We have strong reasons to believe that U.K. retail sales increased last month because consumer confidence improved and spending rose sharply according to a similar report conducted by the British Retail Consortium. As such, we believe the data can be traded proactively or reactively. For those who choose to wait, if retail sales grow by 0.9% or more, the GBP/USD can be bought for a recovery trade. However if retail sales grow by 0.2% or less, the GBP/USD can be sold. PROACTIVE or REACTIVE TRADE


GBP/USD fell sharply today and the move have stopped right above the 38.2% Fibonacci retracement of the December to March sell-off. If this level is broken then the next support will be at 1.5000 which is a psychologically significant number. On the upside, the first resistance should be at this month’s high of 1.5750. If that level be broken then the next resistance will be at January 31st high of 1.5877.

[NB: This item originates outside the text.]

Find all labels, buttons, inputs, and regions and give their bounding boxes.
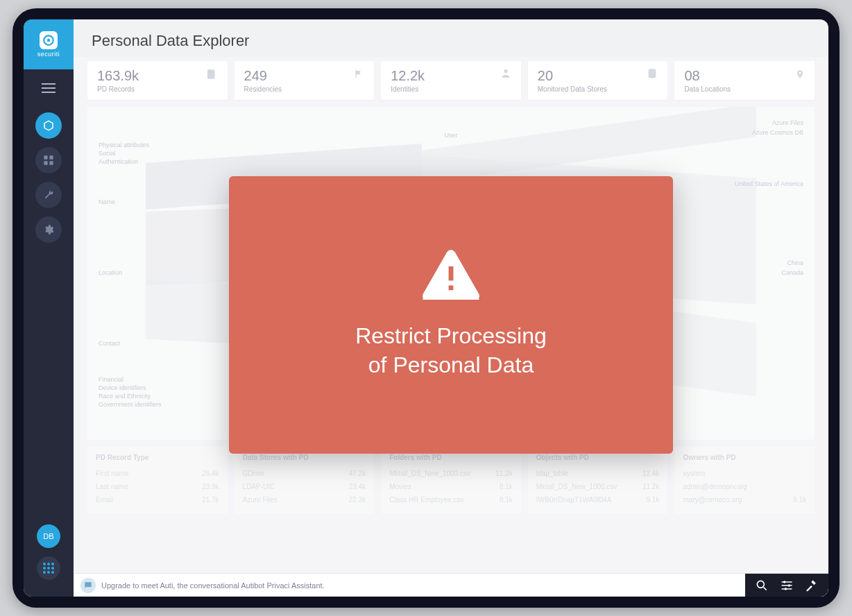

5. USD/JPY – Philadelphia Fed Survey

Philly Fed Survey expected @ -2 (10 AM ET / 14 GMT)
Our View – Bullish USD
Reason – Stronger Empire State Survey
If the Philly Fed index rises to 0 or higher = Buy USD/JPY
If the Philly Fed index falls to -6 or lower = Sell USD/JPY

A number of U.S. economic reports will be released simultaneously tomorrow morning and we feel that the Philly Fed survey will be the most market moving. After the rise in the Empire state manufacturing index, we are also looking for a recovery in Philly Fed. The data can be traded proactively or reactively. For those who choose to wait, if the Philly Fed index is flat or positive, USD/JPY can be bought for an extension higher. If the Philly Fed index falls to -6 or lower, USD/JPY can be sold. PROACTIVEor REACTIVE TRADE


USD/JPY rallied for the third consecutive trading day. We are watching for resistance at 99.15, the 50-day SMA. Should that level be broken 100 will be the level to watch followed by 101. On the downside, the June low of 93.77 is support for USD/JPY followed by the April 1st low of 92.55.